Tinha vagos presentimentos que o faziam chorar.
Parecêra-lhe que sua tia, uma vez, ao encontral-o n'um corredor, olhára para elle com uma aguda ironia malevola.
—Não sabes, Thadeu? gritou Margarida entrando como um raio de sol no quarto onde costumava brincar com o primo. Não sabes?—E atirou-lhe negligentemente aos pés com um feixe de flôres e de folhas verdes que estivera colhendo na quinta.—Tambem eu vou com o papá e a mamã. Vamos a Paris... muito longe... muito longe... Estive á escuta... percebi umas cousas mas não percebi outras. Fallaram n'um convento... no Sacré Cœur... Sabes o que é?...
Thadeu sabia.
Não disse nada, mas no outro dia não pôde levantar-se da cama.

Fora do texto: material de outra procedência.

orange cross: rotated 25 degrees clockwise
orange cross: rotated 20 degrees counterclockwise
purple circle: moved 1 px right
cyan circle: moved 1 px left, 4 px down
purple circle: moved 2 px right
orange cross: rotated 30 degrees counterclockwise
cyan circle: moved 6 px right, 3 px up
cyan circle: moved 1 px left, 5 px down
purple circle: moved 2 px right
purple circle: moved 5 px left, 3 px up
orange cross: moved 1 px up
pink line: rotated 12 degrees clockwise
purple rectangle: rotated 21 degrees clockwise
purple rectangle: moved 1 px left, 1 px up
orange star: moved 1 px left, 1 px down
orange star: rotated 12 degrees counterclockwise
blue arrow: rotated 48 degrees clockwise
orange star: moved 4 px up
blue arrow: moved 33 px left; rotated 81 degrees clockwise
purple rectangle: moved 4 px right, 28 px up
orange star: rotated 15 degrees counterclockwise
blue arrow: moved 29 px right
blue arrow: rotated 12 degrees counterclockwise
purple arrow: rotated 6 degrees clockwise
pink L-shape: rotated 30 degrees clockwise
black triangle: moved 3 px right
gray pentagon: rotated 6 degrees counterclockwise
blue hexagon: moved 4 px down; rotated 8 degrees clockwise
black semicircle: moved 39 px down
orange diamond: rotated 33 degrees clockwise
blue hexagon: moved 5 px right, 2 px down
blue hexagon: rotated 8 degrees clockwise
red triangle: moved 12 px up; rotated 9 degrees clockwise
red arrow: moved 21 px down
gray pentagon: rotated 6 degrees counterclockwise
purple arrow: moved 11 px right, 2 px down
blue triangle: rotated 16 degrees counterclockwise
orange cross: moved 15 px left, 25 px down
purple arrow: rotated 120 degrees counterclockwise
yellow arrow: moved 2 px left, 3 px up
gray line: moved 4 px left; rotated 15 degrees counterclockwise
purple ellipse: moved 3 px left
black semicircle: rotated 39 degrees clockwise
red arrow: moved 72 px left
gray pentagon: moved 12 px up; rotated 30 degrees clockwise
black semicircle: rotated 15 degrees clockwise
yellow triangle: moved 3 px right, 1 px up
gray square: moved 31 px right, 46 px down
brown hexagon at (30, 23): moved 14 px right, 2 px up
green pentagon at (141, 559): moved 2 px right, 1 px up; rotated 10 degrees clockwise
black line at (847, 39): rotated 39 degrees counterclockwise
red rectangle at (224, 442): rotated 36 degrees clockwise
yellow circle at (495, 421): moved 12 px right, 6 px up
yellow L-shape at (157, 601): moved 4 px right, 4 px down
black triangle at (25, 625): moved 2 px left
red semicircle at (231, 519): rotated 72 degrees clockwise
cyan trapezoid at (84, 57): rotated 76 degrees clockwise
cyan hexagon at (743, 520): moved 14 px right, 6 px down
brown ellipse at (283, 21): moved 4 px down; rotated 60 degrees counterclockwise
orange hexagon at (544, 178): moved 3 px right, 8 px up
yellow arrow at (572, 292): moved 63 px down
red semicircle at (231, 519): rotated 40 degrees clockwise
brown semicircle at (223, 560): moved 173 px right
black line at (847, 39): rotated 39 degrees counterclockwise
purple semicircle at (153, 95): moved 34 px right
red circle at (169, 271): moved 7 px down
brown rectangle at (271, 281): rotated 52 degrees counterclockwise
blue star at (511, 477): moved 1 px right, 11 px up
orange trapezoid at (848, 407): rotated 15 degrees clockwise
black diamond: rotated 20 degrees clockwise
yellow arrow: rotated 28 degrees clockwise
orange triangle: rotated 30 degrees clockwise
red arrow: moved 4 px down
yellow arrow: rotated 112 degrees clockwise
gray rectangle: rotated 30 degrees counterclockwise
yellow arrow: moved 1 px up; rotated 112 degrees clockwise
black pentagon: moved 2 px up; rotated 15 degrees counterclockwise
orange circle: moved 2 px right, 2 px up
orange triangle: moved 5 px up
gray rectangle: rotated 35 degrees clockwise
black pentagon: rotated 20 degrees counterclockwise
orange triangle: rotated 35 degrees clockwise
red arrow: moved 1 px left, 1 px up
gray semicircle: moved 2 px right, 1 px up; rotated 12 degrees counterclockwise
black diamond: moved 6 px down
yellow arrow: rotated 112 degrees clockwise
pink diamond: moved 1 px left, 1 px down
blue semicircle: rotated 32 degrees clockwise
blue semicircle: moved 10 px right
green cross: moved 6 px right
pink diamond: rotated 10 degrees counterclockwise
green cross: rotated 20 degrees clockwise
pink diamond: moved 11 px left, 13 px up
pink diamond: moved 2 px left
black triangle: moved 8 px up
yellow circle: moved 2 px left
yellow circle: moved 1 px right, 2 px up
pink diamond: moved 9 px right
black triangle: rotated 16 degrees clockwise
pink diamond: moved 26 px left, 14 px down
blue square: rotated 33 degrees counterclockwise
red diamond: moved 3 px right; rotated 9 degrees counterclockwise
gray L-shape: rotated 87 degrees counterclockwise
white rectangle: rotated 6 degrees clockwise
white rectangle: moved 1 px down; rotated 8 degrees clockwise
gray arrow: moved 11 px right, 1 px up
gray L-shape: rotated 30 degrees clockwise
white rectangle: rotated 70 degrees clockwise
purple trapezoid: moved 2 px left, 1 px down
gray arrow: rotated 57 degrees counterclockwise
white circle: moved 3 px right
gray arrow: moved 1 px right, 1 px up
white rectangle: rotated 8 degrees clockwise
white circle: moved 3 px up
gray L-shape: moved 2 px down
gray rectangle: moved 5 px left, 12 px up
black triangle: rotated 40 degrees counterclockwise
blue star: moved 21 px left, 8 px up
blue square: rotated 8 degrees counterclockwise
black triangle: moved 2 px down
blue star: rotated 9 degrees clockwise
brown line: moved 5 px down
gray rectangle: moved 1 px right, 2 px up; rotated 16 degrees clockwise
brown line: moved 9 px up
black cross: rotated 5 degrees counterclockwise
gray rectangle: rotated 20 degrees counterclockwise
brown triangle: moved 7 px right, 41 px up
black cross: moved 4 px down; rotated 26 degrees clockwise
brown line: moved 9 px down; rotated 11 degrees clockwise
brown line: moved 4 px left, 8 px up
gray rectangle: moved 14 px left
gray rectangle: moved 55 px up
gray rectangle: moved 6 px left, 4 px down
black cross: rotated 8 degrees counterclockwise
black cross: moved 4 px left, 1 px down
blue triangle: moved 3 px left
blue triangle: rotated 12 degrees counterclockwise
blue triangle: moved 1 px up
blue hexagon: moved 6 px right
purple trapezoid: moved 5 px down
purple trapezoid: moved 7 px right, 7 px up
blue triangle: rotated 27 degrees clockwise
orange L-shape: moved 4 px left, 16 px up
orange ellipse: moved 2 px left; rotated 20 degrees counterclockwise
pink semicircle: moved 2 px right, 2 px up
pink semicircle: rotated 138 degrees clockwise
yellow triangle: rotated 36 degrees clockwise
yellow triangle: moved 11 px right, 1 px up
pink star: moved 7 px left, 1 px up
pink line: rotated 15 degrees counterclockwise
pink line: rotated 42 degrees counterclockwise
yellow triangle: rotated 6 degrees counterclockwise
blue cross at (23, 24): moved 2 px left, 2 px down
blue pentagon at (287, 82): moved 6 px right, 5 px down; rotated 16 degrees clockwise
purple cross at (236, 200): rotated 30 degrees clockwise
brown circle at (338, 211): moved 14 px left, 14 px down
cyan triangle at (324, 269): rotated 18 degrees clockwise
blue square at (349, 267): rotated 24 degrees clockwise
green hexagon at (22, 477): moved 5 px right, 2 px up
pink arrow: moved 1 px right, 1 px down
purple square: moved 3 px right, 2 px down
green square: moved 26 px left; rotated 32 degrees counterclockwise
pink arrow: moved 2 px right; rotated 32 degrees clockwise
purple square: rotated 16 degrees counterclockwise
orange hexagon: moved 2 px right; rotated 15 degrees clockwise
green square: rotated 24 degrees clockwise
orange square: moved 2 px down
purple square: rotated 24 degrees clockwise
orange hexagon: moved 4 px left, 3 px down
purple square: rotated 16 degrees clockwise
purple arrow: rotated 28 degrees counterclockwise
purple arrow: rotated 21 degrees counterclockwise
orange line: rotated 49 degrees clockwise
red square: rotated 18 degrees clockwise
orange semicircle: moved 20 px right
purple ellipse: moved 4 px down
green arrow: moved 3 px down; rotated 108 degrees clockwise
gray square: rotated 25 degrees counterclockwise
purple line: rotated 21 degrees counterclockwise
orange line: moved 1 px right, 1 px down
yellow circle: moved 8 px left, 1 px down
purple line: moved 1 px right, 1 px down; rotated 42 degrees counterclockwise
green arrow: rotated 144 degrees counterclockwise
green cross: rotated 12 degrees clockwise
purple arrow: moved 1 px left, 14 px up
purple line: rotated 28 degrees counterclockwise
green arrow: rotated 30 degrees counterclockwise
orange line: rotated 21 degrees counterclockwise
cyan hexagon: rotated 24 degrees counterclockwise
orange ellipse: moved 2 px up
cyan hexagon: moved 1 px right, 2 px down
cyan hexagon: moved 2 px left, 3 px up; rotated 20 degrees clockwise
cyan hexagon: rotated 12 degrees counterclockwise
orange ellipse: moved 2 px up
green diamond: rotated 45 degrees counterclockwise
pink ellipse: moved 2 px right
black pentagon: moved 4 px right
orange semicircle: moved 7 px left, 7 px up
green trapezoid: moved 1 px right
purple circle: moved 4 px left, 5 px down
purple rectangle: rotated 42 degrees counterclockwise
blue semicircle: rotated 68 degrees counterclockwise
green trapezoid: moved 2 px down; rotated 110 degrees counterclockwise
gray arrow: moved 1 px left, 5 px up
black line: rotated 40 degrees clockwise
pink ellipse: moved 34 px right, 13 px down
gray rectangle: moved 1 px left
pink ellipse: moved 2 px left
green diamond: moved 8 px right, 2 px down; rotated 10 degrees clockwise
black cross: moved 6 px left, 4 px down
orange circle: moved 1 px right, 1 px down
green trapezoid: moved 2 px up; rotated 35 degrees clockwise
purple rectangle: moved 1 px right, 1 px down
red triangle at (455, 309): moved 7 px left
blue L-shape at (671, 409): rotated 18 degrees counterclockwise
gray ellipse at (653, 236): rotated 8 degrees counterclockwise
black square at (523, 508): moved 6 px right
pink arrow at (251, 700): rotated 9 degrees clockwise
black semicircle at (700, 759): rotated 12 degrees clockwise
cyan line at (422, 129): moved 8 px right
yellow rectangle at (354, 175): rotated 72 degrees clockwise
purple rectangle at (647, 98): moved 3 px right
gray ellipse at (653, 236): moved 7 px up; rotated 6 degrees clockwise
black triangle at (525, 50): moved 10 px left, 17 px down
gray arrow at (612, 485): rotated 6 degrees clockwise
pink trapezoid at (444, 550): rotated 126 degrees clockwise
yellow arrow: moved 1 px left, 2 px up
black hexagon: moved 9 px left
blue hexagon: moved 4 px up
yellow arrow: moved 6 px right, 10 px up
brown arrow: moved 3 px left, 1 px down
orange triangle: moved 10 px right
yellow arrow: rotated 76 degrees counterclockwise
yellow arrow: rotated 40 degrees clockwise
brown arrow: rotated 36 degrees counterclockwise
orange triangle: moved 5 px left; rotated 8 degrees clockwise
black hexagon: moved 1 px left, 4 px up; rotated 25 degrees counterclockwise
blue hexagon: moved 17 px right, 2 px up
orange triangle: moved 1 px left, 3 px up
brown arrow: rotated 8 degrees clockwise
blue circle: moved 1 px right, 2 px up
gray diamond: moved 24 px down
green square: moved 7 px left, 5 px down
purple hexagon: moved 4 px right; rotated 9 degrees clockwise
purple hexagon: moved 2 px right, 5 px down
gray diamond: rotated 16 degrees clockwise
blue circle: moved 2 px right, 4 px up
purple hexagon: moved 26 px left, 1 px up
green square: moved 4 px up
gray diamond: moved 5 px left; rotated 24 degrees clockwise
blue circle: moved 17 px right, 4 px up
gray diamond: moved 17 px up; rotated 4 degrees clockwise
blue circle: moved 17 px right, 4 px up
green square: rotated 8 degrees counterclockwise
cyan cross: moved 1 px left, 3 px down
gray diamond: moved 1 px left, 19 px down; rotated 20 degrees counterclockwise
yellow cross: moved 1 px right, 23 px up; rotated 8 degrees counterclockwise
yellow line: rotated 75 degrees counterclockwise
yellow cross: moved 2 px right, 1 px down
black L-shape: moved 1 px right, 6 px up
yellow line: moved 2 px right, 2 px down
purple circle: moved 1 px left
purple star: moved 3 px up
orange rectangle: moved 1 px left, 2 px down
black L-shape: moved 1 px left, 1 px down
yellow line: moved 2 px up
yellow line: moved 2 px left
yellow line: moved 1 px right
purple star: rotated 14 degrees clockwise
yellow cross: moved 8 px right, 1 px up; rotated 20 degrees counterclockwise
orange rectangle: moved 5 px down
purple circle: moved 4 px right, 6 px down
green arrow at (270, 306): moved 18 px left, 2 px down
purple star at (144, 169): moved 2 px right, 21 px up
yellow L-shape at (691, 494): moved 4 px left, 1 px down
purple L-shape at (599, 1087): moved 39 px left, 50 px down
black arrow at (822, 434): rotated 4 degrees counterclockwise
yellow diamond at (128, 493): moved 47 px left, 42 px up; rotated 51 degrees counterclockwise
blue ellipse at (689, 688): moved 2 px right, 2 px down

Tinha dôres em todo o corpo e um grande cançasso, como de quem deu uma larga caminhada.
Gemia baixinho abrazado em febre, e quando pediu muito humildemente, com medo de recusa, para ver Margarida, disseram-lhe que a doença d'elle podia pegar-se e que as meninas não iam ao quarto dos homens.
Pois isto é um homem? pensava Thadeu desolado.